Labor shortages are having a strong impact on the entire US economy. Today’s conditions could easily develop into one of the worst labor shortages of the last 50 years.
A report from the The Conference Board notes that the extreme shift in labor market conditions in the past decade is not a coincidence, but the result of a perfect storm in which several long-term trends have converged simultaneously.
- The massive retirement of the large baby boomer generation is bringing growth in the working-age population to a halt—a trend that will continue through 2030. This is the main reason why this era of shortages is so different. Never before have such a large number of retirements and almost zero growth in the working-age population happened before.
- The working-age population of noncollege graduates is already shrinking. As a growing share of young adults are enrolling in four-year colleges, the number of working-age people with a bachelor’s degree is solidly and uninterruptedly increasing by about 2 percent annually. On the flip side, the number without a bachelor’s degree is shrinking.
- The recovery in labor force participation has been disappointing. Overall, the tight labor market has led to an increase in labor force participation in recent years. But the improvement has not been remotely fast enough to prevent the labor market from tightening and has been somewhat disappointing, especially for men, and especially compared to other advanced economies in the last decade.
- Compared with earlier decades, young men without a college degree are less likely to be in the labor force. That decline in participation is partly because they are much more likely to be single, living with their parents, and have less of a need to earn income. These trends are more structural than cyclical and will be hard to reverse.
- The large drop in labor force participation of 16-24-year-olds. While good from a societal perspective since it is a result of higher education attainment at this age, the steep decline in the labor force participation of young people (aged 16 to 24) significantly reduces the supply of workers in occupations that typically hire young and less-educated workers.

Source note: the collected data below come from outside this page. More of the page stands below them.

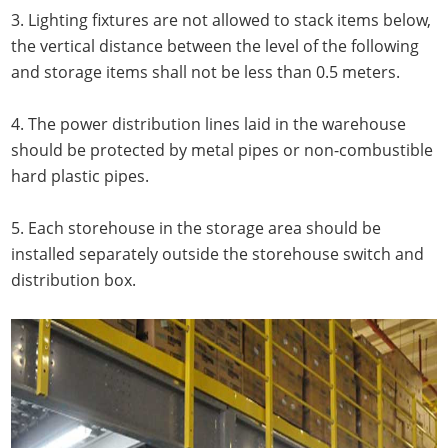
3. Lighting fixtures are not allowed to stack items below,
the vertical distance between the level of the following
and storage items shall not be less than 0.5 meters.
4. The power distribution lines laid in the warehouse
should be protected by metal pipes or non-combustible
hard plastic pipes.
5. Each storehouse in the storage area should be
installed separately outside the storehouse switch and
distribution box.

The demand for blue-collar workers continues to grow, partly due to the unprecedented slowdown in labor productivity in the past decade. This is really a problem in manufacturing, where labor productivity has remained essentially flat since 2010.
Also, e-commerce has pushed the demand for other blue-collar and manual services workers such as in transportation and warehousing industries, which have increased by over 20 percent, compared to 9 percent in the total economy. Employment in personal care and health support jobs has been increasing.
The tightening labor market has already affected hiring and retention. Employers are hiring less-educated workers, which is partially responsible for historically high levels of concern about labor quality. Employee retention rates are declining due to increased employment opportunities, where voluntary quit rates are already well above 2007 rates.
The most basic and intuitive way to solve labor shortages is to raise wages. This is the most used solution for both recruitment and retention challenges. Wage acceleration is occurring in blue-collar and manual services jobs. Wage growth for management and professional workers, which includes close to 40 percent of the workforce and most of total compensation, is not rising as quickly.
Companies are using a mix of solutions to solve the problem.
The situation is only going to deteriorate in the coming decade as working-age population growth will be closer to zero and the decline in the number of noncollege graduates will accelerate.
To maintain the growth rate in standard of living, the US either needs to greatly improve labor productivity growth and labor force participation or introduce more immigrants to the country’s labor supply.